Janelle Monáe: Oh yes. I had people in my family serve in the military, my father, my stepfather who’s just like my dad served. A host of cousins, women cousins and my grandfather was in the Korean War so I did have conversations with them and also with doing research online and speaking to the folks who have lost limbs. I admire and respect them greatly. I hope that they are honored by the work that I did and that they feel proud. I also hope that we can get more disabled actors employed. I think that’s really important and I hope that we can start that conversation and actually see more, the nature that they have real visibility. I think that’s super important and I want to do so much more in that area to help with that.
You’re working opposite Steve Carell who’s been in like a chameleon in different films. How was it working along with him as well as Robert Zemeckis?

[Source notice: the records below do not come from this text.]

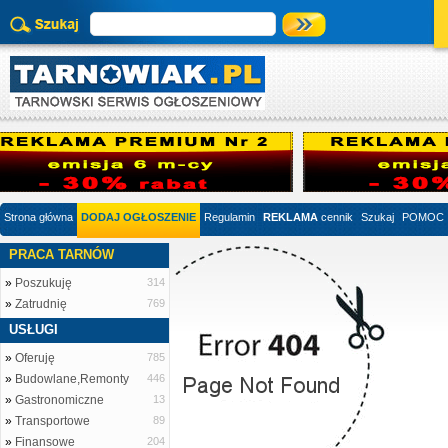
Strona główna
DODAJ OGŁOSZENIE
Regulamin
REKLAMA
cennik
Szukaj
POMOC
PRACA TARNÓW
»
Poszukuję
314
»
Zatrudnię
769
USŁUGI
»
Oferuję
785
»
Budowlane,Remonty
446
»
Gastronomiczne
13
»
Transportowe
89
»
Finansowe
204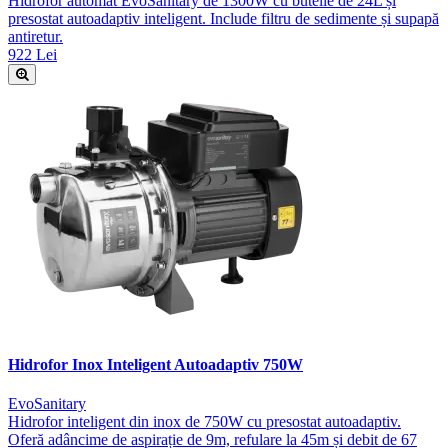
Hidrofor automat EvoSanitary de 1300W cu butelie de 24L și
presostat autoadaptiv inteligent. Include filtru de sedimente și supapă
antiretur.
922 Lei
Hidrofor Inox Inteligent Autoadaptiv 750W
EvoSanitary
Hidrofor inteligent din inox de 750W cu presostat autoadaptiv.
Oferă adâncime de aspirație de 9m, refulare la 45m și debit de 67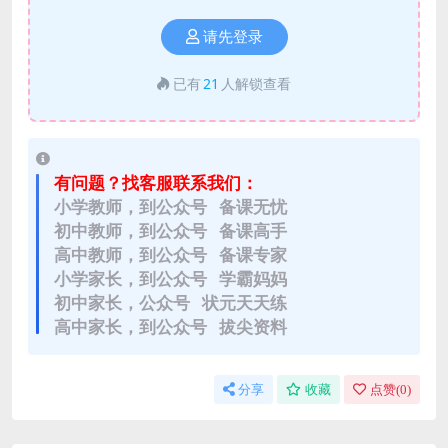
请先登录
已有
21
人解锁查看
有问题？找客服联系我们：
小学教师，到公众号 备课无忧
初中教师，到公众号 备课高手
高中教师，到公众号 备课专家
小学家长，到公众号 学霸妈妈
初中家长，公众号 状元天天练
高中家长，到公众号 拔尖资料
分享
收藏
点赞(
0
)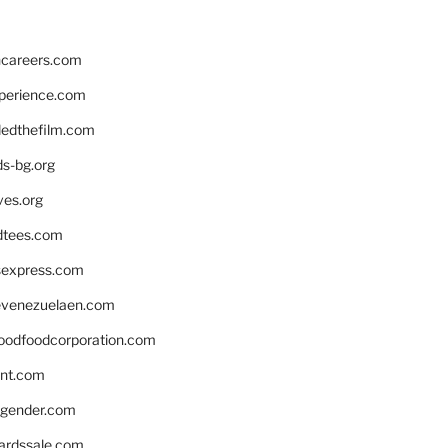
hcareers.com
xperience.com
edthefilm.com
ds-bg.org
ves.org
tees.com
rsexpress.com
venezuelaen.com
oodfoodcorporation.com
nnt.com
gender.com
ardssale.com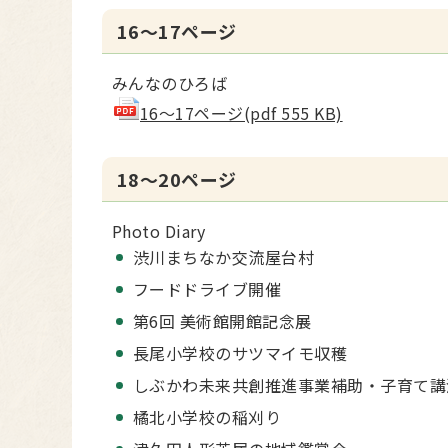
16～17ページ
みんなのひろば
16～17ページ(pdf 555 KB)
18～20ページ
Photo Diary
渋川まちなか交流屋台村
フードドライブ開催
第6回 美術館開館記念展
長尾小学校のサツマイモ収穫
しぶかわ未来共創推進事業補助・子育て講
橘北小学校の稲刈り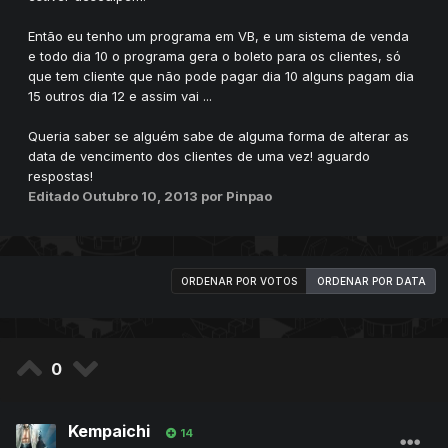
Então eu tenho um programa em VB, e um sistema de venda
e todo dia 10 o programa gera o boleto para os clientes, só
que tem cliente que não pode pagar dia 10 alguns pagam dia
15 outros dia 12 e assim vai ...
Queria saber se alguém sabe de alguma forma de alterar as
data de vencimento dos clientes de uma vez! aguardo
respostas!
Editado
Outubro 10, 2013
por Pinpao
ORDENAR POR VOTOS
ORDENAR POR DATA
0
Kempaichi
14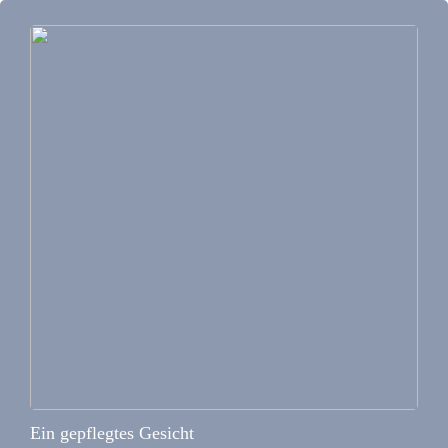
Ein gepflegtes Gesicht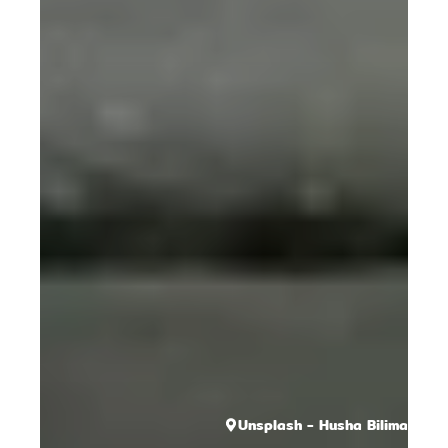
Unsplash - Husha Bilimale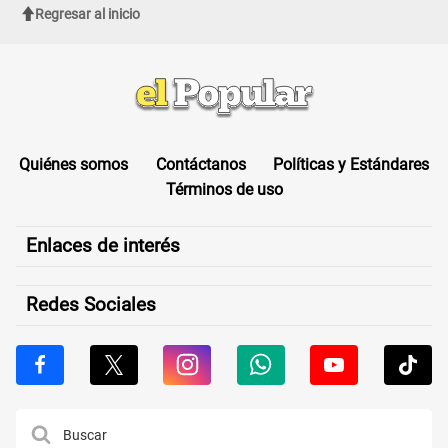
Regresar al inicio
Quiénes somos
Contáctanos
Políticas y Estándares
Términos de uso
Enlaces de interés
Redes Sociales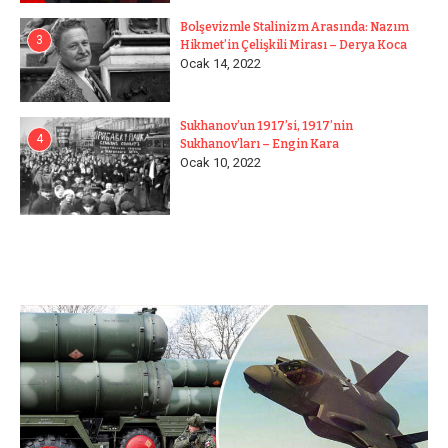
Bolşevizmle Stalinizm Arasında: Nazım
3
Hikmet’in Çelişkili Mirası – Derya Koca
Ocak 14, 2022
Sukhanov’un 1917’si, 1917’nin
4
Sukhanov’ları – Engin Kara
Ocak 10, 2022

Janelle Monáe: Man, two amazing actors and human beings off screen as well. I had time to sit and talk to them. I think Robert Zemeckis is such a genius in many ways. He’s a true artist, the way he lights up when he’s reading a script. We did a whole table read and he read the entire script and walked through every single note on that paper in that script and his face just lights up when he’s speaking about art and I will say that this is one of the most innovative and original films I’ve ever seen. I can’t really compare it to anything. And I think he knew that and he wasn’t interested in trying to water down someone’s true story. That’s what I love most.
And Steve Carell is a special warm human being. One of my favorite actors of all time and I think people will be very surprised he’s in this role. I think he was the right person for it because it’s such a heavy, dramatic experience and Steve’s lightheartedness added some lightness to the difficult nature of what happened.
At the end of the movie, obviously do they let you keep your action figure?
Janelle Monáe: No. You know, I hope that I can keep the action figures. All of the women, we’re like we want our action figures. They’re one of one.
What goes into saying yes to the projects you’re taking?
Janelle Monáe: Well, one is it special? You know, is it remarkable, is it pushing culture forward? What new thing is it bringing the art community. Will be peoples’ lives be more enriched after they watched it or listened to it. Is it in line with my core values. How is it helping elevate artists and black women and black folks and marginalized voices. You know I ask myself a lot of questions but I’m always looking for something special though. Does it have that thing that will, a year from now looking back, make me say I’m so proud that I was a part of that, that makes me so proud of that album that we did.
Congrats on the Grammy nomination. It’s a collaborative effort when an album gets nominated. Can you talk about that feel of having your work recognized?
Janelle Monáe: It’s an honor to be nominated, to have my work nominated in the Album of the Year category and also be nominated for a a short film or a visual album, so that’s just incredible. I’m so proud of the team and the women that I work with in Wonderland, my creative home for coming together and just, for believing in me and my story even sometimes I didn’t believe in myself. I think this nomination means a lot to me because not only was it about me, but it was about a community of marginalized voices. 30 computers. I hope you sustain the love and to heard and to celebrate it.